> **Your goal**: Repeat the lines from the line with "Dirección Editorial (430, 2339)" to the line with "Hipertexto - Netizen (782, 2515)" in the listing below, keeping both end lines and adding nothing.

> **Extracted data**:
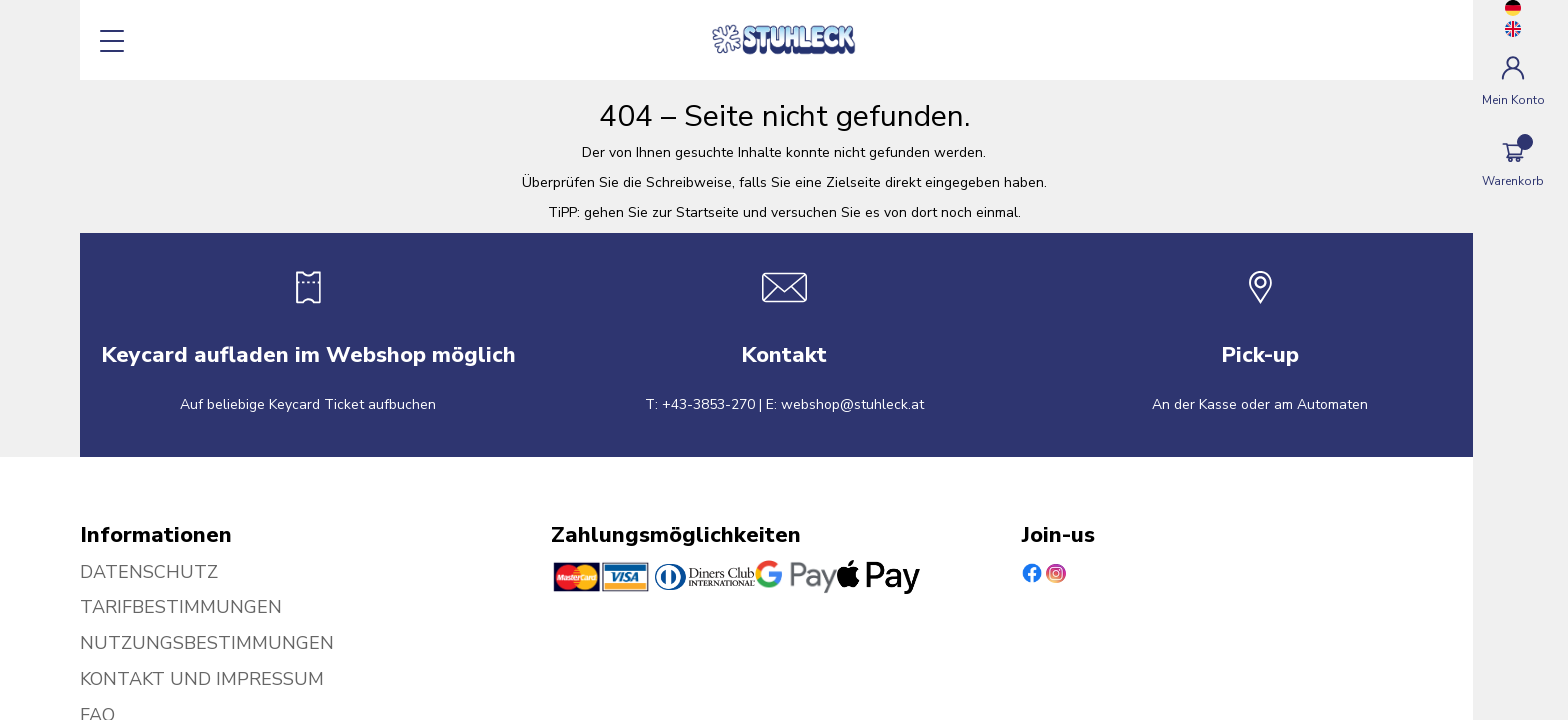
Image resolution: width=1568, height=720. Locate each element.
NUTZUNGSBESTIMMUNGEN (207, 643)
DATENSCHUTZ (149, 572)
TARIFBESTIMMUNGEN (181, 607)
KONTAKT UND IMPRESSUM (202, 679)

--

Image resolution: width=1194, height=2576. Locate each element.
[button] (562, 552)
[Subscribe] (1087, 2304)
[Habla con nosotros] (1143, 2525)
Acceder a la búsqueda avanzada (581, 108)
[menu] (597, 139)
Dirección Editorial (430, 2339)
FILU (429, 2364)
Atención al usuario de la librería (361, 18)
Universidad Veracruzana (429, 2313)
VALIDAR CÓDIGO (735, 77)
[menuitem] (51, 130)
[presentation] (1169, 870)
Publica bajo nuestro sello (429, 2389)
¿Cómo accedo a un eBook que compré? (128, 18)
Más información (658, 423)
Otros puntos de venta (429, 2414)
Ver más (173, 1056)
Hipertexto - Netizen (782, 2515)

> **Solved problem**:
Dirección Editorial (430, 2339)
FILU (429, 2364)
Atención al usuario de la librería (361, 18)
Universidad Veracruzana (429, 2313)
VALIDAR CÓDIGO (735, 77)
[menuitem] (51, 130)
[presentation] (1169, 870)
Publica bajo nuestro sello (429, 2389)
¿Cómo accedo a un eBook que compré? (128, 18)
Más información (658, 423)
Otros puntos de venta (429, 2414)
Ver más (173, 1056)
Hipertexto - Netizen (782, 2515)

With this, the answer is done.